Find every line below with the word "arrow". Then give only how many there are.

### Supplied material
--
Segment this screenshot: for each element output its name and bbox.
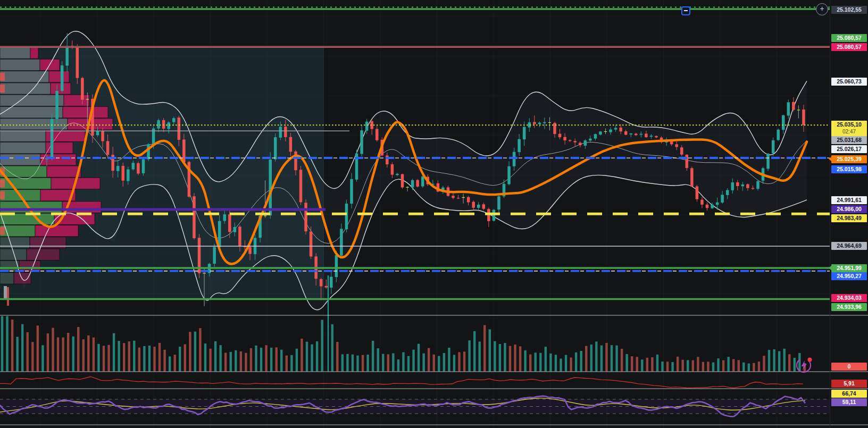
candle: [584, 140, 587, 146]
candle: [787, 102, 790, 115]
candle: [752, 188, 755, 189]
candle: [279, 127, 282, 137]
candle: [630, 133, 633, 135]
price-axis-label: 25.080,57: [831, 43, 867, 51]
profile-row: [0, 95, 64, 106]
candle: [294, 152, 297, 170]
candle: [401, 174, 404, 188]
candle: [86, 99, 89, 99]
candle: [635, 133, 638, 135]
candle: [736, 182, 739, 186]
profile-row: [0, 142, 46, 153]
candle: [310, 231, 313, 256]
candle: [797, 110, 800, 110]
candle: [513, 152, 516, 166]
candle: [716, 203, 719, 205]
candle: [65, 46, 69, 66]
add-alert-plus-button[interactable]: +: [816, 3, 828, 15]
candle: [792, 102, 795, 110]
candle: [365, 122, 369, 131]
candle: [507, 166, 511, 184]
candle: [396, 174, 399, 175]
candle: [538, 123, 541, 124]
candle: [706, 205, 709, 208]
candle: [452, 196, 455, 198]
candle: [248, 247, 252, 254]
candle: [213, 247, 216, 264]
candle: [772, 140, 775, 154]
candle: [55, 91, 59, 119]
candle: [228, 214, 231, 232]
candle: [101, 131, 104, 141]
candle: [142, 160, 145, 173]
candle: [96, 131, 99, 135]
candle: [731, 182, 735, 190]
profile-row: [0, 119, 68, 130]
candle: [604, 131, 607, 132]
candle: [777, 130, 780, 140]
candle: [182, 139, 186, 162]
candle: [553, 123, 556, 134]
candle: [335, 255, 338, 277]
candle: [350, 179, 353, 204]
candle: [411, 180, 414, 188]
candle: [721, 195, 724, 203]
price-axis-label: 5,91: [831, 380, 867, 388]
candle: [690, 168, 694, 187]
price-axis-label: 25.060,73: [831, 78, 867, 86]
lightning-icon: [795, 355, 814, 374]
candle: [299, 170, 303, 202]
chart-canvas[interactable]: [0, 0, 868, 428]
price-axis-label: 25.102,55: [831, 6, 867, 14]
drawing-line-handle[interactable]: [681, 6, 690, 15]
candle: [569, 140, 572, 141]
label-arrow-icon: [829, 157, 831, 161]
profile-row: [0, 166, 47, 177]
candle: [696, 186, 699, 199]
candle: [223, 214, 227, 221]
candle: [416, 180, 419, 187]
candle: [594, 134, 597, 138]
candle: [741, 184, 745, 187]
candle: [462, 197, 465, 198]
candle: [548, 122, 552, 123]
price-axis-label: 25.026,17: [831, 145, 867, 153]
candle: [579, 142, 582, 145]
price-axis-label: 24.991,61: [831, 196, 867, 204]
price-axis-label: 25.080,57: [831, 34, 867, 42]
candle: [518, 139, 521, 152]
label-arrow-icon: [829, 266, 831, 270]
candle: [686, 155, 689, 168]
candle: [106, 141, 110, 155]
candle: [132, 163, 135, 169]
candle: [386, 155, 389, 164]
candle: [457, 198, 460, 198]
candle: [609, 130, 612, 132]
candle: [543, 122, 546, 123]
candle: [497, 196, 500, 209]
candle: [178, 118, 181, 140]
candle: [304, 203, 307, 231]
candle: [76, 47, 79, 78]
candle: [624, 131, 628, 135]
candle: [680, 147, 683, 155]
candle: [756, 181, 760, 189]
candle: [467, 197, 470, 203]
candle: [284, 127, 287, 137]
candle: [127, 170, 130, 181]
candle: [147, 144, 150, 159]
candle: [203, 273, 206, 273]
candle: [61, 65, 64, 91]
price-axis-label: 24.964,69: [831, 242, 867, 250]
candle: [533, 122, 536, 124]
candle: [726, 190, 729, 195]
price-axis[interactable]: 25.102,5525.080,5725.080,5725.060,7325.0…: [830, 0, 868, 428]
profile-row: [0, 71, 49, 82]
candle: [391, 164, 394, 175]
candle: [116, 166, 120, 171]
profile-row: [0, 154, 40, 165]
candle: [289, 137, 293, 152]
quick-trade-lightning-button[interactable]: [795, 355, 814, 374]
candle: [599, 131, 602, 135]
price-axis-label: 25.015,98: [831, 165, 867, 173]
--
### Response to the task
2